眠くなる前にタクシーで寮に戻り、日付が変わる前には就寝。
ちなみに当然のことだが、クライマックスシリーズのMVPは直史となった。
起床して食堂に下りていくと、若手が集まって新聞などを見ている。
随分と真剣に見ているなと直史が歩み寄ると、厳しい表情が迎えてくれた。
「何かあったのか?」
普通に昨日の試合が、一面になっていると思ったのだが。
「ナオさん、これって本当なんですか?」
そう尋ねてきたのは、小此木ではない。珍しくも早起きしていないようだが、それも仕方がないだろう。
飲めないのだから一緒に助け出してやろうかとも思ったのだが、本人が楽しそうにしていたのだ。
新聞の一面は、昨日の試合の記事ではない。
全く関連がないわけではないが、スポーツ新聞にあるまじき、日本シリーズ進出以外の記事を一面にしていた。
『白石既婚! 芸能人姉妹二人と三人の爛れた関係!?』
ここでか。
いつかはばれるんじゃないかな、とは思っていた。
よくもまあここまで、ばれなかったなとも思っていた。
ため息をついた直史は、新聞の記事をしっかりと追っていく。
個人情報にアクセスできる人間がいないと、知りえない情報が載っている。
もっともこの関係を知る者は、そこそこいないわけではない。
だが口の軽い者には、知られていないはずなのだ。
それでも知っている者は、全容ではないにしても、10人以上は知っている。
ツインズはいまだに芸能活動を行っていたりもするので、そちらの方にも知っている者はいるのだ。
だから情報は、流そうと思えばいつでも流せたはずだ。
「タイミングが良すぎる」
あれだけの熱戦があった、その翌日にこの記事。
既に情報自体は知られていて、あとは公開のタイミングだけを計っていたということだろう。
ライガースが勝てば、おそらくは日本シリーズ後に発表になったのかもしれない。
ただレックスが勝って大介の体が空いたため、大々的に報道されるようになったということか。
スクープをしたのは一紙だけで、他は全て昨日の試合を一面にしている。
その中でこれは、さぞ目立ったことだろう。
「スポーツ新聞にも芸能欄はあるからなあ」
これからのことを考えると、頭が痛くなってくる直史である。
周囲の人間は、直史が何か言うことを期待している。
しっかりS-twins、つまり直史の妹たちとも書いてある。
三人が一緒に住んでいることは事実だし、一方と結婚していることも事実だし、既に子供がいることも事実だ。

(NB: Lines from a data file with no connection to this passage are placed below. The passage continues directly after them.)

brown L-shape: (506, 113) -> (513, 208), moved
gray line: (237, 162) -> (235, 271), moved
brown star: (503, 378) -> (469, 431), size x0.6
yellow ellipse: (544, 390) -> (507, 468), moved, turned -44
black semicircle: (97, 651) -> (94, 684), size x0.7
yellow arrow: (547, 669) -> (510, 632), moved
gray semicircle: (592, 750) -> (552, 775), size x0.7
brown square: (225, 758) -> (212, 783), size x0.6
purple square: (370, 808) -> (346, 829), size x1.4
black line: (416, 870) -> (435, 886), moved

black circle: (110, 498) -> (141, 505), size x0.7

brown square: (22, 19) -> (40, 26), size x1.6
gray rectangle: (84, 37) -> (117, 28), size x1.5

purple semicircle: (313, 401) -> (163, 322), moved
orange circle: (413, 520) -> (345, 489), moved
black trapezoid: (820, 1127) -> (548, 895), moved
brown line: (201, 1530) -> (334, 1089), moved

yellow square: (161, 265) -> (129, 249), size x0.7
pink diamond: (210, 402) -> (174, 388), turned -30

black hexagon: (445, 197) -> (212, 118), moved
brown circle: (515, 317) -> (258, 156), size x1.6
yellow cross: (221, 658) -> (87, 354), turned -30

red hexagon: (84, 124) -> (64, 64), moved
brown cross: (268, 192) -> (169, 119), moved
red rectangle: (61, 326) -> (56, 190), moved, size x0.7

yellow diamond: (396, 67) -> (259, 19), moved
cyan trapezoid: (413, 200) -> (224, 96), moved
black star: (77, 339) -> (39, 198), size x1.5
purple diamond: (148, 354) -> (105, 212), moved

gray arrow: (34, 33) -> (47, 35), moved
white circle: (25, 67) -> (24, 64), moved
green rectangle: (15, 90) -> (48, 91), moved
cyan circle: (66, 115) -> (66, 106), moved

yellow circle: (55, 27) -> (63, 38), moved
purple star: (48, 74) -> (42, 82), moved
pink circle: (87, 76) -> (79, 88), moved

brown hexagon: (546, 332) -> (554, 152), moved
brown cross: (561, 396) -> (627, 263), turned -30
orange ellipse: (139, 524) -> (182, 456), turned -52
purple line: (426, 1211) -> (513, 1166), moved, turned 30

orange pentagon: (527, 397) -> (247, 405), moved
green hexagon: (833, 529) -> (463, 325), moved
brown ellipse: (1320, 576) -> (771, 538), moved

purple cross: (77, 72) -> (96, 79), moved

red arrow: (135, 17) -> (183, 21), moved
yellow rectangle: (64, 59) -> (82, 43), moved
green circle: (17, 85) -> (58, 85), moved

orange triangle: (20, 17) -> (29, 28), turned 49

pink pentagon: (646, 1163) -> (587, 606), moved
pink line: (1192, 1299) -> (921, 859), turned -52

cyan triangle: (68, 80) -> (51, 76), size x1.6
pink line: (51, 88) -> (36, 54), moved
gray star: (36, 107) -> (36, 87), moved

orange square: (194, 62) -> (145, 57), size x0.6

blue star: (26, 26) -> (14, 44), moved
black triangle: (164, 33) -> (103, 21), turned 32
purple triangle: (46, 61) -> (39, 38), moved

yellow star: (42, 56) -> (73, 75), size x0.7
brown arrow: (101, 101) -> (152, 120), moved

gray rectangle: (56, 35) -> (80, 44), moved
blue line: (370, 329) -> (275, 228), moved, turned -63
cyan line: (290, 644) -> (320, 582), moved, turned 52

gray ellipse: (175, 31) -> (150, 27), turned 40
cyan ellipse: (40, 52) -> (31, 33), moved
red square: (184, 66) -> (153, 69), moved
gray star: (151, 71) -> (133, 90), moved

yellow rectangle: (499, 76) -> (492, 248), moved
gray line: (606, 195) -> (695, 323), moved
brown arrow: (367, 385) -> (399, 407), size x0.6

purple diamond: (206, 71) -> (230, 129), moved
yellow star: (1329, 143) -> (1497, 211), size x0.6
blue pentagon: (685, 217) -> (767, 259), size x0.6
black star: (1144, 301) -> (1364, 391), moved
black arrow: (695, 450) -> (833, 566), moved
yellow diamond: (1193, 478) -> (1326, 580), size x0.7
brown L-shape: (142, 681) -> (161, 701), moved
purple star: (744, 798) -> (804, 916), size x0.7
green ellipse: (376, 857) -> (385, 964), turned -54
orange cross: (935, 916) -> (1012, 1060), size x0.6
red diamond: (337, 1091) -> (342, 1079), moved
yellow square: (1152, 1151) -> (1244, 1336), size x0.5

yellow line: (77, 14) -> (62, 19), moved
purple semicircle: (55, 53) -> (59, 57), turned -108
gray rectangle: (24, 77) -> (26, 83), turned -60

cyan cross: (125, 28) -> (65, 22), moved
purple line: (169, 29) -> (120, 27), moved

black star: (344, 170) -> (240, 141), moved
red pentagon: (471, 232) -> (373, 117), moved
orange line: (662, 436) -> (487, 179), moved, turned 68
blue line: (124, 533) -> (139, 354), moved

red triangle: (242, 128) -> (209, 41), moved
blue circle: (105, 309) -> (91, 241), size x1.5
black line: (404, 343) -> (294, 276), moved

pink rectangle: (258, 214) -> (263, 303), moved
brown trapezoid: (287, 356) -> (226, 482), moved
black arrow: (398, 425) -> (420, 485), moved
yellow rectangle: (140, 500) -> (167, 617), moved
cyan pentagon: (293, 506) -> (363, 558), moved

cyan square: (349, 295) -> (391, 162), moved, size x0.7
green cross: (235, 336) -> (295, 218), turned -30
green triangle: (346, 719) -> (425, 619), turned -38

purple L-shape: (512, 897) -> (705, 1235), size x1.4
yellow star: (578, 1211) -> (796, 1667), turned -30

だが三人が肉体関係にあるかどうかは、さすがに分かっていないはずだ。直史もたぶんそうだろうとは思うが、断言は出来ないのだし。
すっとぼければいいだけだし、そもそもこの情報の出所が怪しい。
個人情報保護法に完全に抵触している可能性は高い。
ただ違法だろうとなんだろうと、ある程度は人気商売の大介が、こういうイメージをつけられるのは問題だ。
事実かどうかさえ問題ではない。
世間にこんな話が出た時点で、大介のクリーンなイメージは台無しなのだ。
おそらく記者会見なりがなされるだろうが、そこでどう対応するのだろうか。
視線を集めながらも自室に戻り、まだホテルにいるであろう大介に、電話をかける。
ワンコールで出た。
『おーす。新聞の件か?」
「ああ。そっちはどんな感じなんだ?」
『ホテルの前にマスコミ勢ぞろいだな。まあ先に監督とかがやってきてるけど』
「どういう対応をする? 俺の方にもマスコミはくると思うが」
『俺個人で判断することじゃないだろ。二人も実はここにいる』
なるほど、と言えばいいのだろうか。
負けはしたが、昨晩はお楽しみだったのか。
桜と椿のうち、一方は弁護士でもある。
もう一方は財務担当で、もう一方が法務担当だ。
ただしこれは法律がどうとかではなく、イメージの問題だ。
法的に言えば、肉体関係がある不倫でも、それは民法の範囲内である。
関係者が問題にしていないなら、別にどうということもない。
問題はだから、これがスクープであり、大介を叩く材料になっているということだ。
大介の世間的なイメージは「いくつになっても野球小僧」というものだ。
多少は天然だったり怒りっぽいところもあるが、自信と実績に守られて、雑音が届くことはない。
浪費家と言えそうなのは馬主になったことぐらいで、車も時計もスーツも、道楽と言えるものがない。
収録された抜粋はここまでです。